## AVAILABLE DATA
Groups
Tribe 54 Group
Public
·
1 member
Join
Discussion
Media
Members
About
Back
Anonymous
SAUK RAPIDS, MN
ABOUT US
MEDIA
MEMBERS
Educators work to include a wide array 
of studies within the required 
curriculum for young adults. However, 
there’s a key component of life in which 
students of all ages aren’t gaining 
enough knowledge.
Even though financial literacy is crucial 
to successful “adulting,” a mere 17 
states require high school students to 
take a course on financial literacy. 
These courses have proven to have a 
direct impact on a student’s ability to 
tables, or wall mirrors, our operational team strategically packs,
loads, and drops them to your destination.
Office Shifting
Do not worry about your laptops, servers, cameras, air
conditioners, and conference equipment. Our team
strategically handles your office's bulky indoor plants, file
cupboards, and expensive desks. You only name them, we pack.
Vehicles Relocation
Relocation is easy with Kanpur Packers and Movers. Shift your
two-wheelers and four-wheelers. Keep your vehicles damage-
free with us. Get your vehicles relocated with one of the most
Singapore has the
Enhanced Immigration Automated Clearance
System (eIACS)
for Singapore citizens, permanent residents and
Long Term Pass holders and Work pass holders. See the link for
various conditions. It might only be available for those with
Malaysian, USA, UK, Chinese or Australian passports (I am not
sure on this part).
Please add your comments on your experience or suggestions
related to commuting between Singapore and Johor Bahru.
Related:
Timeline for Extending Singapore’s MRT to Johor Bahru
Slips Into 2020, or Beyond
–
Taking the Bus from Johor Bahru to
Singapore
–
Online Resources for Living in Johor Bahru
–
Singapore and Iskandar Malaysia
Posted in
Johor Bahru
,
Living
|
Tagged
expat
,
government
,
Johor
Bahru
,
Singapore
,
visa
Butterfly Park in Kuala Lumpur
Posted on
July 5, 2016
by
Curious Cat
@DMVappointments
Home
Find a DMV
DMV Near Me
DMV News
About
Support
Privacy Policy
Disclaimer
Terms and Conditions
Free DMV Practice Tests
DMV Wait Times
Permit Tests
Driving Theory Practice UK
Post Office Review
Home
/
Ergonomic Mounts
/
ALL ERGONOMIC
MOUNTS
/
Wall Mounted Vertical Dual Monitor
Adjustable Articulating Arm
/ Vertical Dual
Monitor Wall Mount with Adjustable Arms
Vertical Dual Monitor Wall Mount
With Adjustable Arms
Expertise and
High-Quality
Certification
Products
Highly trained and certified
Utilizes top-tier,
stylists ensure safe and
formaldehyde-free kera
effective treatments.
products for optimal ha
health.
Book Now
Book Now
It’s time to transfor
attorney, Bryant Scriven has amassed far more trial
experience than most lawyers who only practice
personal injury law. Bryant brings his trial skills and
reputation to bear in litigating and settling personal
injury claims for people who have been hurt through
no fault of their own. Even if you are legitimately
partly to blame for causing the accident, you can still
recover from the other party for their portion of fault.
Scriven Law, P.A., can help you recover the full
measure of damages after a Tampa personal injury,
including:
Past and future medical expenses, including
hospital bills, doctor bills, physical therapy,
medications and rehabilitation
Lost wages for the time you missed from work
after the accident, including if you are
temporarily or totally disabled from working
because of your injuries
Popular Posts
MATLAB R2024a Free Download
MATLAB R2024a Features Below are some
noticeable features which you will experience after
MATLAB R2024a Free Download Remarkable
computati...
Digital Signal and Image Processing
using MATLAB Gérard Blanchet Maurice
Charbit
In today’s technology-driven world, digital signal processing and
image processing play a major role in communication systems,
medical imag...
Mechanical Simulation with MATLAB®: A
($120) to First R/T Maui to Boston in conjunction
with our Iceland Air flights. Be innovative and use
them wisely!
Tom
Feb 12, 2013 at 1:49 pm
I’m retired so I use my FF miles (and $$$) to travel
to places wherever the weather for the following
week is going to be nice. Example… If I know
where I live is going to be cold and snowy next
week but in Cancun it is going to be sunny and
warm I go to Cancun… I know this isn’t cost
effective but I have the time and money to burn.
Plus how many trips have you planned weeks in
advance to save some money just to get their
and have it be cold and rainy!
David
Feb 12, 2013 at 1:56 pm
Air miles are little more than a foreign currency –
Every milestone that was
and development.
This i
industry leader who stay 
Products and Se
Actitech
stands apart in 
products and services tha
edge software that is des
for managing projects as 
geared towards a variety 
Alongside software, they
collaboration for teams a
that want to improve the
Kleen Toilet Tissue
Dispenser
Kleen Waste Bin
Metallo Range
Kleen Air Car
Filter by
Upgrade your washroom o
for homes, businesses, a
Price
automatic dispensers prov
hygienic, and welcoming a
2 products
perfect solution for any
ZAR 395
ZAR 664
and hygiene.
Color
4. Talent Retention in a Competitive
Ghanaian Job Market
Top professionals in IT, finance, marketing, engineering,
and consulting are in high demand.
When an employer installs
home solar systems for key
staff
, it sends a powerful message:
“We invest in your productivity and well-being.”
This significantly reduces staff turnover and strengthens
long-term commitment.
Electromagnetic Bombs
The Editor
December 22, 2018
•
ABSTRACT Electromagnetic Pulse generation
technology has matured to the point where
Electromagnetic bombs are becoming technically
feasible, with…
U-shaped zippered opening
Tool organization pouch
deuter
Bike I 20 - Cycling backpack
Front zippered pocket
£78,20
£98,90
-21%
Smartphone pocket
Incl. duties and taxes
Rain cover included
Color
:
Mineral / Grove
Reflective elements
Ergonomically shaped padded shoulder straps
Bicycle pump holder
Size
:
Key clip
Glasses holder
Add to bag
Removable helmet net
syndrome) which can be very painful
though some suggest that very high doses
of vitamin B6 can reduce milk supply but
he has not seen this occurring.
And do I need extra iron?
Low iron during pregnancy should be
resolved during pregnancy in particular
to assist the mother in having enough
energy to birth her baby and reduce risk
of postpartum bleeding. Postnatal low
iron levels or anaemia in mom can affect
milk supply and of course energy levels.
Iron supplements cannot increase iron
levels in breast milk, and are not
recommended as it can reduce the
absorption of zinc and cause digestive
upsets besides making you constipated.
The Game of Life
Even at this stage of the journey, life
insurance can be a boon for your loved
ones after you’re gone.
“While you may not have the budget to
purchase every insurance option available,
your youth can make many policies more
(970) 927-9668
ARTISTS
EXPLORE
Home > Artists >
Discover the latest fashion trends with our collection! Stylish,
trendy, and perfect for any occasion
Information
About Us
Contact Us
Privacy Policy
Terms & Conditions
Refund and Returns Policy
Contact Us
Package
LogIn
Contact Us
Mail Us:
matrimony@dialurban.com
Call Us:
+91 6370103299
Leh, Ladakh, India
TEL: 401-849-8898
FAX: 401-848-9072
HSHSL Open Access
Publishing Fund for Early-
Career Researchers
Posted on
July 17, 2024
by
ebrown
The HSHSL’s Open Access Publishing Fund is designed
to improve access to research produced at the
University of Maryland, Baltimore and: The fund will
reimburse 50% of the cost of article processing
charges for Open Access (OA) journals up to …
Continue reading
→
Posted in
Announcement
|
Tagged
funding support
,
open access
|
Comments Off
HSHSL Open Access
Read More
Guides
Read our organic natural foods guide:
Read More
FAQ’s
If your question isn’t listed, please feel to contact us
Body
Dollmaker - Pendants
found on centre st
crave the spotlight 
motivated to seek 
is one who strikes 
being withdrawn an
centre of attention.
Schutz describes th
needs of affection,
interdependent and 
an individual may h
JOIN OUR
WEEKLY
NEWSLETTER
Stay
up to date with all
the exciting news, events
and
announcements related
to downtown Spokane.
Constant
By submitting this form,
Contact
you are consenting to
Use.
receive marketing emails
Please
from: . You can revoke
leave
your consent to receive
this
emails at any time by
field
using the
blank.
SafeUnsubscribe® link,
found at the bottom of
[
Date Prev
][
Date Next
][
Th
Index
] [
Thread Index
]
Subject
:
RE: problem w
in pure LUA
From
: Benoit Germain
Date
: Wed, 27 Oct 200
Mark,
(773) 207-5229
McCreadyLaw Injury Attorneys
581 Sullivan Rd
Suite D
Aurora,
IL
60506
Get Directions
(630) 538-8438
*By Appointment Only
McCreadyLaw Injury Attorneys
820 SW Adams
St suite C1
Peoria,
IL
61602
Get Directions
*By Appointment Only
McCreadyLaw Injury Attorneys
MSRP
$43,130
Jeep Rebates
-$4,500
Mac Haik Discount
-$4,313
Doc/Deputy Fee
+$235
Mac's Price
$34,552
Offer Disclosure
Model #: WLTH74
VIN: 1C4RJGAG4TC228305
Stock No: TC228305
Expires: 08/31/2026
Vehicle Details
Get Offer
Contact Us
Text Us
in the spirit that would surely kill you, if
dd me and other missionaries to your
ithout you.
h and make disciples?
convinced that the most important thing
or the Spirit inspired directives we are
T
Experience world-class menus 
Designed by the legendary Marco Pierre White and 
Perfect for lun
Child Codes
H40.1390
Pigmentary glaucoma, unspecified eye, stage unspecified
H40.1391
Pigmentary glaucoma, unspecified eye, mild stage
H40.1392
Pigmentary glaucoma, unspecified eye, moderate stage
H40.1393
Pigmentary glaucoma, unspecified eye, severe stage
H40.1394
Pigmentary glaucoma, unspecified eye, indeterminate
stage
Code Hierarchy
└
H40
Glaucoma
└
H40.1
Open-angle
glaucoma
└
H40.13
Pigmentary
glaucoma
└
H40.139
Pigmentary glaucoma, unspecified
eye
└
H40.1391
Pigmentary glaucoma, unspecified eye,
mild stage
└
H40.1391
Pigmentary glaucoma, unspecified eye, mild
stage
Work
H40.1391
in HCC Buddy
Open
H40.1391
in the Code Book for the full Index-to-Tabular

## TASK STATEMENT
All that belongs in the answer is the run of lines above from the line containing "Singapore and Iskandar Malaysia" through the line containing "no fault of", exactly as written.

## RESULT
Singapore and Iskandar Malaysia
Posted in
Johor Bahru
,
Living
|
Tagged
expat
,
government
,
Johor
Bahru
,
Singapore
,
visa
Butterfly Park in Kuala Lumpur
Posted on
July 5, 2016
by
Curious Cat
@DMVappointments
Home
Find a DMV
DMV Near Me
DMV News
About
Support
Privacy Policy
Disclaimer
Terms and Conditions
Free DMV Practice Tests
DMV Wait Times
Permit Tests
Driving Theory Practice UK
Post Office Review
Home
/
Ergonomic Mounts
/
ALL ERGONOMIC
MOUNTS
/
Wall Mounted Vertical Dual Monitor
Adjustable Articulating Arm
/ Vertical Dual
Monitor Wall Mount with Adjustable Arms
Vertical Dual Monitor Wall Mount
With Adjustable Arms
Expertise and
High-Quality
Certification
Products
Highly trained and certified
Utilizes top-tier,
stylists ensure safe and
formaldehyde-free kera
effective treatments.
products for optimal ha
health.
Book Now
Book Now
It’s time to transfor
attorney, Bryant Scriven has amassed far more trial
experience than most lawyers who only practice
personal injury law. Bryant brings his trial skills and
reputation to bear in litigating and settling personal
injury claims for people who have been hurt through
no fault of their own. Even if you are legitimately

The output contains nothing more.